Case Against: Household Fear
Incomes may have held up through the recession, thanks to government intervention, but not all the money is getting spent. Savings rates have soared.

To be sure, that’s partly a function of lockdowns that left restaurants and bars shuttered, and air travel widely shunned. But even as economies reopen and consumers have more options, worries about health and work could mean they stay cautious.

“We’re clearly not back to normal in the short term until people spend the money that the Fed has created and the government has sent them,” says John Ryding, chief economic advisor at Brean Capital.

Case For Inflation: Loose Central Banks
One reason why many analysts expect higher inflation is simply because central banks, the guardians of price stability in the low-inflation era, are more willing than ever to let it rise.

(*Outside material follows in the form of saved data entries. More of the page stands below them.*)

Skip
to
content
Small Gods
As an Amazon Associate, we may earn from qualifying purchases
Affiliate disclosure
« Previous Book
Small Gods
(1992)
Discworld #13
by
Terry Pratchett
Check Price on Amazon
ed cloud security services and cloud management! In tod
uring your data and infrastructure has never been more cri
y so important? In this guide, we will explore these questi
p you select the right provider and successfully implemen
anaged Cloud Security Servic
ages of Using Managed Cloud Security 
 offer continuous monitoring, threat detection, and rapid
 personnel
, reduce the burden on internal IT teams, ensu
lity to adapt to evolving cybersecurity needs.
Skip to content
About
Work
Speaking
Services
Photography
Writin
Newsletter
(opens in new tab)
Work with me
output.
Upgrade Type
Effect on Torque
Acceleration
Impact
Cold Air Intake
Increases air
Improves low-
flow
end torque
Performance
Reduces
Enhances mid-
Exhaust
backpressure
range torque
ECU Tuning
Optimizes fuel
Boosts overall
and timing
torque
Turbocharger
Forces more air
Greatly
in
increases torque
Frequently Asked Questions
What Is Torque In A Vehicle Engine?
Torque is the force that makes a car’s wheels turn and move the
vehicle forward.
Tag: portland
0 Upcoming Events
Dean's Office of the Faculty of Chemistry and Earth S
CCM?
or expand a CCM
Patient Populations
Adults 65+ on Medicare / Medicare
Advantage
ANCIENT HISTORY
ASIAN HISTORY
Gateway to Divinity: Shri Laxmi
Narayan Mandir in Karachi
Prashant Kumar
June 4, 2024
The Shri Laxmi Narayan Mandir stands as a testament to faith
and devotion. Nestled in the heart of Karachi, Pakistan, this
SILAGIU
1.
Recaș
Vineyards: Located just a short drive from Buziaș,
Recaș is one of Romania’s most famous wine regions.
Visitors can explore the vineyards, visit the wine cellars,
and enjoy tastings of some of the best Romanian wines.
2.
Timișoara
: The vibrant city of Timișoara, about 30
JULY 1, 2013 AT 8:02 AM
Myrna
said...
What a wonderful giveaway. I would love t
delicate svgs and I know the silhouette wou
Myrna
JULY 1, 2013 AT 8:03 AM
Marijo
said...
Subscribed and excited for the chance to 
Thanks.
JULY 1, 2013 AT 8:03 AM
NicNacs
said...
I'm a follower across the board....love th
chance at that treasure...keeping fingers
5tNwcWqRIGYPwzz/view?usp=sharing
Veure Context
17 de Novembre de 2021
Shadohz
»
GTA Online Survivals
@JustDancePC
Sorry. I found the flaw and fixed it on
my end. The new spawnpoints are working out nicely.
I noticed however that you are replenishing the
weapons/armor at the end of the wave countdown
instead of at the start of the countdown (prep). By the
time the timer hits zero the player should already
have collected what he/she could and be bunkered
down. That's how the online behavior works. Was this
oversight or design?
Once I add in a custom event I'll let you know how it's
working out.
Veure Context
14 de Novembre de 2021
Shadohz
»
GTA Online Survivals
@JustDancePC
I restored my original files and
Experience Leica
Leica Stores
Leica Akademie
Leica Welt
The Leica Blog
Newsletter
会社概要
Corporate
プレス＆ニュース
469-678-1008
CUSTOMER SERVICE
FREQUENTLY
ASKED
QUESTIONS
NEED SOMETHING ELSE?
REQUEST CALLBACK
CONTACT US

The Federal Reserve is expected to make that official by announcing a new strategy that requires it to be more tolerant when prices overshoot, and refrain from preemptive interest-rate increases. The Fed’s focus is on “the disinflationary aspects of the current shock,” says Bank of America’s Bruno Braizinha. Even before any official change in the policy stance, it’s already “committing to keeping rates low for the foreseeable future.”

The European Central Bank has embarked on a similar review. Accommodative monetary policies have been tried before in the campaign to gin up some inflation, and fallen short. What’s new, according to Morgan Stanley economists, is that “central banks are now committing to make up for some of the lost inflation during downturns.”